- _Available data_:
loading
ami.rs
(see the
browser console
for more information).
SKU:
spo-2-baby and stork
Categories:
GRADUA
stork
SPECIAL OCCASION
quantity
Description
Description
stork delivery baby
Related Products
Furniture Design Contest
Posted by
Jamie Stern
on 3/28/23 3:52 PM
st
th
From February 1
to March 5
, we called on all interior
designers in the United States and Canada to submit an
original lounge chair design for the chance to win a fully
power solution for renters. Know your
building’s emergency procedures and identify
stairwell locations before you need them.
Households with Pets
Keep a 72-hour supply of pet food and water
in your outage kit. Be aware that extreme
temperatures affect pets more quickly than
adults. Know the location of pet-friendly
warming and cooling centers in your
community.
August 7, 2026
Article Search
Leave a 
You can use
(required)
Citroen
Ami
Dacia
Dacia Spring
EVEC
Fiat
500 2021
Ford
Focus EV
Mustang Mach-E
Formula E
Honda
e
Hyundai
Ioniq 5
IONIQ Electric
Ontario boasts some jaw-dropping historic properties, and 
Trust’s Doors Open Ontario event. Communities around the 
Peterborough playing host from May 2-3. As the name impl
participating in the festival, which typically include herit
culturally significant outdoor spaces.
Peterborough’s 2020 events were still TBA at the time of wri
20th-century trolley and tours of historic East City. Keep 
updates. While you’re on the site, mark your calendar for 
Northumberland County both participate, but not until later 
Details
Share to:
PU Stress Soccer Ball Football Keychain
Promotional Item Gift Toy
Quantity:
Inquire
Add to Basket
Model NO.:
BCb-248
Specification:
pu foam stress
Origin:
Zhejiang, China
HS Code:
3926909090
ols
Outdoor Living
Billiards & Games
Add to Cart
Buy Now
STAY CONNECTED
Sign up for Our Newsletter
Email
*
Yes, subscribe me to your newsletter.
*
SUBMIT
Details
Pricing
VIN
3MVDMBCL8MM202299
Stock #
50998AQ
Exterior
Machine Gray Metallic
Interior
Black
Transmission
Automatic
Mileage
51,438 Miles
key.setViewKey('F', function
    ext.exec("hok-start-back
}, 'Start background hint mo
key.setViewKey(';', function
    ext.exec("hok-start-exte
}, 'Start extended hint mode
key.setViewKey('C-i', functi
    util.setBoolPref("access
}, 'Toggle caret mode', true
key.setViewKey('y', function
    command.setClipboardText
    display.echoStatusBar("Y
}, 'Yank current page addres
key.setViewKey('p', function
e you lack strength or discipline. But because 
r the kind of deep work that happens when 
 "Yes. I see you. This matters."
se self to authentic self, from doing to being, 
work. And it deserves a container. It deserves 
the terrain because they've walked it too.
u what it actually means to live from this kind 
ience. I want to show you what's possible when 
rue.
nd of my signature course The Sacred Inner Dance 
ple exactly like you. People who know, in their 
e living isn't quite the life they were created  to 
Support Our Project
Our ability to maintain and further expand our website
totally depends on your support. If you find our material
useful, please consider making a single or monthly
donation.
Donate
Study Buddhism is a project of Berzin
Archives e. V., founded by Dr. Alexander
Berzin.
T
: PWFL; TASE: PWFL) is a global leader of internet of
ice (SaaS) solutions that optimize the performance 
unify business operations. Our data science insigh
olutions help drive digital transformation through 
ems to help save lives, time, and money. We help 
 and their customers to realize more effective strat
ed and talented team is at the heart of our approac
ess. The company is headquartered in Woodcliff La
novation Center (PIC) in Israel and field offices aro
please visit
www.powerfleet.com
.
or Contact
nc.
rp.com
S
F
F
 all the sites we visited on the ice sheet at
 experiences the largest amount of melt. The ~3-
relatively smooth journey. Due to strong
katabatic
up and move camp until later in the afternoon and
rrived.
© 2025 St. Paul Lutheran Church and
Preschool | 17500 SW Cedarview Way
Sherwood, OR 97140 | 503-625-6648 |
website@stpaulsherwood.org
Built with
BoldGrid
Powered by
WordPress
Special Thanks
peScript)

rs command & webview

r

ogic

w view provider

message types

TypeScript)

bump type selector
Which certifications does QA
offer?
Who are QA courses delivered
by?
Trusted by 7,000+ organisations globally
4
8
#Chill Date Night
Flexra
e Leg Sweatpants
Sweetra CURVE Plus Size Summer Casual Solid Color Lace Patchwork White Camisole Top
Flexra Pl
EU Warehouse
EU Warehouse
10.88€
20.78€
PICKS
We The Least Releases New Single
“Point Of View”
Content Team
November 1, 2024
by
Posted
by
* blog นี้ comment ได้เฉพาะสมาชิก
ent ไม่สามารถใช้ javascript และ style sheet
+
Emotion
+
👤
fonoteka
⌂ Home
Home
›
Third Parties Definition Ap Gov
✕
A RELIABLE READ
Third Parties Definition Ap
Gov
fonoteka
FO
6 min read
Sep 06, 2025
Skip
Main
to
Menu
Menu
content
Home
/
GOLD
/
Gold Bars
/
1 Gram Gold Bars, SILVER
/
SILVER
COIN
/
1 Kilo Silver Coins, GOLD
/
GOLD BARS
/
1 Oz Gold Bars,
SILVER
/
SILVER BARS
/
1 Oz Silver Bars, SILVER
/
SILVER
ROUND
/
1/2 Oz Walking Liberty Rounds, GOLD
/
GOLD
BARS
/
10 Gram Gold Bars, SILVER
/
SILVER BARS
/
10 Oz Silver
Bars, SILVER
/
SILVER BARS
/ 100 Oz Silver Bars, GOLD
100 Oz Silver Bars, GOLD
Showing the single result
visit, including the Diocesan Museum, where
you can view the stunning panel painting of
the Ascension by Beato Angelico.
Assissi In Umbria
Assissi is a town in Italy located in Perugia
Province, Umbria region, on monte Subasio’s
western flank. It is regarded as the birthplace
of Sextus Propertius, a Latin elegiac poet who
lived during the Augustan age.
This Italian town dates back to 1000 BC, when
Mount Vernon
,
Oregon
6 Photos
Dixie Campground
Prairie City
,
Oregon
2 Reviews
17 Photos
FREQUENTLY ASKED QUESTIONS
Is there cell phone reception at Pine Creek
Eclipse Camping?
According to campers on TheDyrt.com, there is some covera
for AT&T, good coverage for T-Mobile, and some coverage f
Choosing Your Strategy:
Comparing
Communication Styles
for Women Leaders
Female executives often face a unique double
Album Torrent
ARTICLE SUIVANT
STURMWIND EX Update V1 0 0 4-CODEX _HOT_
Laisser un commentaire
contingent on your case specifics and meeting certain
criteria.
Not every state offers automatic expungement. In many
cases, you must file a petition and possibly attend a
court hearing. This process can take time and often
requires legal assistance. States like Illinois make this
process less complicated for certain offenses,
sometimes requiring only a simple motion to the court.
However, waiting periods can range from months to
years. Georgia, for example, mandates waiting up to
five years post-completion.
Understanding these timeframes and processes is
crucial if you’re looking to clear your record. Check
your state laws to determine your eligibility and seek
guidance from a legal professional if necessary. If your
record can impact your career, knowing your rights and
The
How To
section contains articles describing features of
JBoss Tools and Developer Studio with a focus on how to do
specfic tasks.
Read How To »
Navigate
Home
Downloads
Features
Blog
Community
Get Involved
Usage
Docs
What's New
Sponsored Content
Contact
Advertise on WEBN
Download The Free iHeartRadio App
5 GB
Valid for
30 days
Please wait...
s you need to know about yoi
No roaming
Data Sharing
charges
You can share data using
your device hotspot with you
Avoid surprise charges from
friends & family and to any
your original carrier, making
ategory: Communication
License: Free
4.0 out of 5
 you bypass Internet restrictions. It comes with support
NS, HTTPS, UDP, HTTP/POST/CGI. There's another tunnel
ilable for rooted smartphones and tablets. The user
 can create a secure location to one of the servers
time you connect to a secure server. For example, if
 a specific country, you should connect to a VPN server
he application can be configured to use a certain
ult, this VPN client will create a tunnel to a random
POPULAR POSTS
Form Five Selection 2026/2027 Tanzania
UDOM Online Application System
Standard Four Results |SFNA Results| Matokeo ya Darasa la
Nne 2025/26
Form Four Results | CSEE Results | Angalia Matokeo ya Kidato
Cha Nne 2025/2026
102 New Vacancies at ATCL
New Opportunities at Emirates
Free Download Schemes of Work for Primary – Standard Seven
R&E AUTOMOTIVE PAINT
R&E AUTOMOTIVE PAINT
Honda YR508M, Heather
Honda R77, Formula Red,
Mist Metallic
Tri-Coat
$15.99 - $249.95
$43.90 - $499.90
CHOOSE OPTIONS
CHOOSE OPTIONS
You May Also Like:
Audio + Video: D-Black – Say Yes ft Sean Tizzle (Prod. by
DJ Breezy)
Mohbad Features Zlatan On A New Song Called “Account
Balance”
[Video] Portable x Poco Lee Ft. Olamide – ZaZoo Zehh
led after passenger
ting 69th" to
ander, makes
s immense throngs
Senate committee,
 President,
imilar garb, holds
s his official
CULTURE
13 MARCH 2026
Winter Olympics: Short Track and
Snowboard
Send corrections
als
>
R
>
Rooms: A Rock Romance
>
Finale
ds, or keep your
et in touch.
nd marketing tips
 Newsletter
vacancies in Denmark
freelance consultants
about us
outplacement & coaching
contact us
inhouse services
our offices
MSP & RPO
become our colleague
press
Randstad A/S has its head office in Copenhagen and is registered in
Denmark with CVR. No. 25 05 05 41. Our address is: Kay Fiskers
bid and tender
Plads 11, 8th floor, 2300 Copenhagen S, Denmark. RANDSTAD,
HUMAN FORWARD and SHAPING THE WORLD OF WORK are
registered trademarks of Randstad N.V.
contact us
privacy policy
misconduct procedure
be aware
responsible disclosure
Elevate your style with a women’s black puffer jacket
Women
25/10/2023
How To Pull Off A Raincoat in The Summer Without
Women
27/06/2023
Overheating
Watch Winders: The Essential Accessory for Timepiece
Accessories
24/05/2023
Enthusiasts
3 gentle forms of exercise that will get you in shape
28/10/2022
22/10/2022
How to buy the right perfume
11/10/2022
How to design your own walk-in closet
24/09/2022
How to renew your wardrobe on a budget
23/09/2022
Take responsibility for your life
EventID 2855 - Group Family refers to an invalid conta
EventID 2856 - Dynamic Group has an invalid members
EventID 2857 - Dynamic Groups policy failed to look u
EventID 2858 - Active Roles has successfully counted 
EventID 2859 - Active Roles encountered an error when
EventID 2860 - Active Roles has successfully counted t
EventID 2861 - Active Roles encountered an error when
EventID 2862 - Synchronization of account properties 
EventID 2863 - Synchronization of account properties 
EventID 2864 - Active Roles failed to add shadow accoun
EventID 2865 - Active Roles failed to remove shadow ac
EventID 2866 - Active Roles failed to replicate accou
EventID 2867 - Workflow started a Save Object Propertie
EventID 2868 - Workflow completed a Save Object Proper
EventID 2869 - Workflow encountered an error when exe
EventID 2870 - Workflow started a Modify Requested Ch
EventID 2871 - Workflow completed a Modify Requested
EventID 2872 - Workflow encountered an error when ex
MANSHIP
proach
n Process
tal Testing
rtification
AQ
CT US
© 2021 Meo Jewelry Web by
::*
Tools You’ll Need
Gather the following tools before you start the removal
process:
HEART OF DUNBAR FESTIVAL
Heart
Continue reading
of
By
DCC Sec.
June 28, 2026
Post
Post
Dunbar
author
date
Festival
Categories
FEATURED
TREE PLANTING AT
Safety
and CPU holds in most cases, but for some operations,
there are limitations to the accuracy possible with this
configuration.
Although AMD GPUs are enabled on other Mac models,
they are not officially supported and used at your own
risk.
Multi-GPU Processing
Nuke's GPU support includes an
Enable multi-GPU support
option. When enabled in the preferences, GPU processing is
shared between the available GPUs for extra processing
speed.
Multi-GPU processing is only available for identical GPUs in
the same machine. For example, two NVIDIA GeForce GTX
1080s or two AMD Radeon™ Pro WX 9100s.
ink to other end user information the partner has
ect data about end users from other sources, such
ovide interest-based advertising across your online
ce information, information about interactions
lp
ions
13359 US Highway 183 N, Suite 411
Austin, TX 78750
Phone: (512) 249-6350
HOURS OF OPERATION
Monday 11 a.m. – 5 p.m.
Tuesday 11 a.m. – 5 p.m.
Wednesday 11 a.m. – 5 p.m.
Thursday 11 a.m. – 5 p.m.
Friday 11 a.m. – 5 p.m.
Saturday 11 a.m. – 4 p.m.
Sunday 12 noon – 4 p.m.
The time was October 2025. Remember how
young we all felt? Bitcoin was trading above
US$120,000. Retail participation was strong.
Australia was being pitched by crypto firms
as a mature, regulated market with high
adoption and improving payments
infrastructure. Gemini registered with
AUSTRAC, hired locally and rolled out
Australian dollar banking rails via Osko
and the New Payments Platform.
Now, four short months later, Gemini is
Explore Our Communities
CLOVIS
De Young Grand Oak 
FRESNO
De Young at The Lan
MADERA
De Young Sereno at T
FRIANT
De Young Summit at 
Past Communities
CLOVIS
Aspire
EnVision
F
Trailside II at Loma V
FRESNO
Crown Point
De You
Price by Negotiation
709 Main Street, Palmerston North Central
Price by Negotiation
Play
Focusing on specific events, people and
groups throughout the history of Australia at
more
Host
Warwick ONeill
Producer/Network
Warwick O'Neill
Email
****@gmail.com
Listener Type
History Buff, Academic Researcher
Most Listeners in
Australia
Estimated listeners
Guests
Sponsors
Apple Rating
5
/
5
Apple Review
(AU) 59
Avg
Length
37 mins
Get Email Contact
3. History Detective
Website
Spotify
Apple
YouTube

- _Brief_: Restate verbatim the first line above and all lines after it through the line containing "You can use"; omit the rest.

- _Answer box_:
loading
ami.rs
(see the
browser console
for more information).
SKU:
spo-2-baby and stork
Categories:
GRADUA
stork
SPECIAL OCCASION
quantity
Description
Description
stork delivery baby
Related Products
Furniture Design Contest
Posted by
Jamie Stern
on 3/28/23 3:52 PM
st
th
From February 1
to March 5
, we called on all interior
designers in the United States and Canada to submit an
original lounge chair design for the chance to win a fully
power solution for renters. Know your
building’s emergency procedures and identify
stairwell locations before you need them.
Households with Pets
Keep a 72-hour supply of pet food and water
in your outage kit. Be aware that extreme
temperatures affect pets more quickly than
adults. Know the location of pet-friendly
warming and cooling centers in your
community.
August 7, 2026
Article Search
Leave a 
You can use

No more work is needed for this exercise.